Hubbard presumably has contributed to this, as well. He was on Nightly Business Report last nite minimizing contribution of tax cuts to deficits, had effrontery to suggest that future SS benefits cutbacks be confined to wealthy people, as though such cutbacks are a done deal. Doesn't Hubbard's record have to be examined, as well?

Posted by: Bob H on February 24, 2004 12:31 PM


Michael beat me to the appropriate response to tbrosz, so i'll just add: exactly wherein lies this talking down, tbrosz?

You mean the factual reporting of how few jobs have been created? Is that what you call talking down?

Consumers likely feel less confidence primarily because they keep hearing from bush about the new jobs and the optimism and the growth, and they see nothing like that.

Posted by: howard on February 24, 2004 01:04 PM


"considering the 24/7 hammering the media is doing trying to make the economy look like a disaster, are you really surprised?"

Oh no, it's the liberal media again! They just hate the idea of employed Americans! They hate America!

Posted by: ogmb on February 24, 2004 01:08 PM


If only Bush-surporters had the support of the liberal media...

"The president then turned to Section 14-D of the official budget document, where the federal government's total expenditures, the GNP, and the difference between the two were listed. Using a black Sharpie, the president crossed out the third figure, eliminating it entirely.
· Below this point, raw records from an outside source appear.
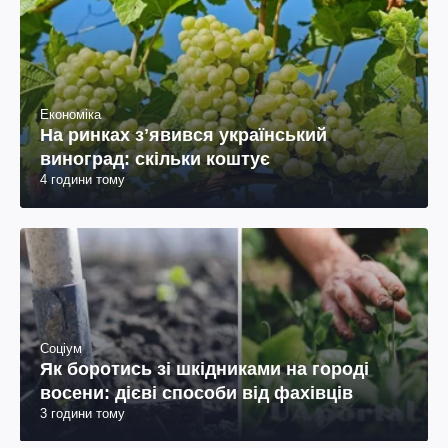
Економіка
На ринках зʼявився український
виноград: скільки коштує
4 години тому
Соціум
Як боротись зі шкідниками на городі
восени: дієві способи від фахівців
3 години тому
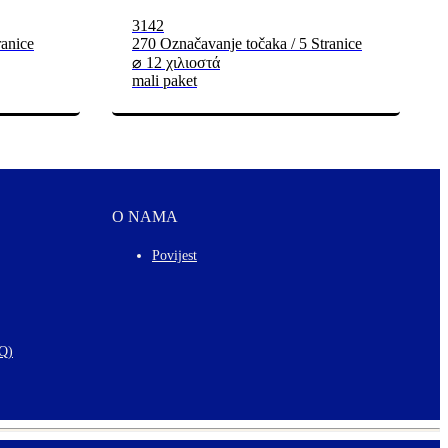
3142
ranice
270 Označavanje točaka / 5 Stranice
⌀ 12 χιλιοστά
mali paket
O NAMA
Povijest
AQ)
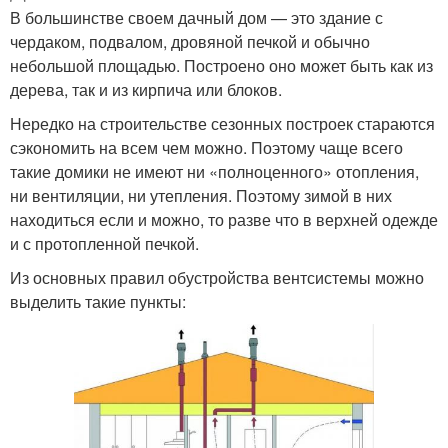
В большинстве своем дачный дом — это здание с
чердаком, подвалом, дровяной печкой и обычно
небольшой площадью. Построено оно может быть как из
дерева, так и из кирпича или блоков.
Нередко на строительстве сезонных построек стараются
сэкономить на всем чем можно. Поэтому чаще всего
такие домики не имеют ни «полноценного» отопления,
ни вентиляции, ни утепления. Поэтому зимой в них
находиться если и можно, то разве что в верхней одежде
и с протопленной печкой.
Из основных правил обустройства вентсистемы можно
выделить такие пункты:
Bush then held up the newly marked-up page and said, "My fellow Americans, I have solved the federal budget crisis." The budget is expected to pass through the GOP-controlled Congress with little or no opposition."

The Onion, 25 FEBRUARY 2004, VOLUME 40 ISSUE 08

Posted by: Jean-Philippe Stijns on February 24, 2004 01:41 PM


Warning - there might be two posts on this - something strange happened.

Spencer, there was a short exchange on, IIRC, Daniel Drezner's site. When somebody pointed out that Brad thought that Virginia was in error, and mentioned how, Viriginia decided that she didn't want to get into a discussion of this. Considering that she thought enough of her words to put them into print, I think that she was hoping to fool those who didn't think about it.

Once a real economist was involved, she was off.